# Help me identify PLEASE!



## boomstick (Nov 13, 2013)

Hello and thanks for the great forum!  I just inherited this wood burning insert and cannot find any model info for it.  What I do know is the ash fender had a data plate on it at one time.  The windows are square as are the doors.  The blower is at the bottom and slides out in one piece.  Exhaust is 8inch.  Thanks to anyone who can identify it.


----------



## webbie (Nov 13, 2013)

Look at the inside of the door castings for a mark.

My first guess is an older US Stove Forester Insert. But others looked very similar, including certain stoves from Martin Industry, King or Ashley branded.

Not sure having the brand is going to do you much good, though. Most parts would probably be relatively generic and it's unlikely any maker is providing factory parts (chance are company is not around any longer)...


----------



## boomstick (Nov 13, 2013)

webbie said:


> Look at the inside of the door castings for a mark.
> 
> My first guess is an older US Stove Forester Insert. But others looked very similar, including certain stoves from Martin Industry, King or Ashley branded.
> 
> Not sure having the brand is going to do you much good, though. Most parts would probably be relatively generic and it's unlikely any maker is providing factory parts (chance are company is not around any longer)...


 
Inside of door says 12 L.H. small i think


----------



## coaly (Nov 14, 2013)

Need more light to see air controls, handles, blower details. Forester had wooden handles, but the springs are a common replacement.

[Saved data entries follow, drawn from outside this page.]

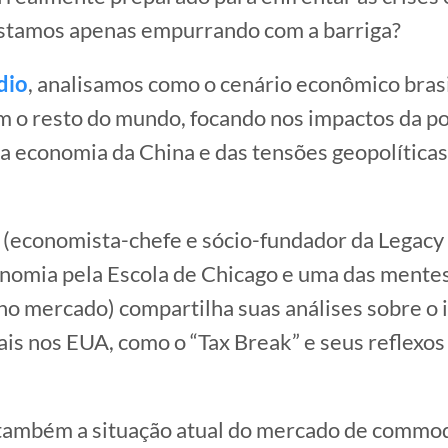
estamos apenas empurrando com a barriga?
dio
, analisamos como o cenário econômico brasi
m o resto do mundo, focando nos impactos da pol
a economia da China e das tensões geopolítica
(economista-chefe e sócio-fundador da Legacy 
nomia pela Escola de Chicago e uma das mente
no mercado) compartilha suas análises sobre o
cais nos EUA, como o “Tax Break” e seus reflexos
ambém a situação atual do mercado de commodi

Does the blower look like this?
Here's the blower breakdown from Sears parts for Forester. They were a Kenmore product at Sears sold under the Forester brand;




#143840500  Forester Cabinet;


----------



## webbie (Nov 14, 2013)

That prob means just Left Hand......

I'm still guessing US Stove Forester....from maybe 1988 or before.


----------



## boomstick (Nov 14, 2013)

Blower is a squirel cage barrell type.  Air controls are the 5 ridged round knobs.  One on each door.


----------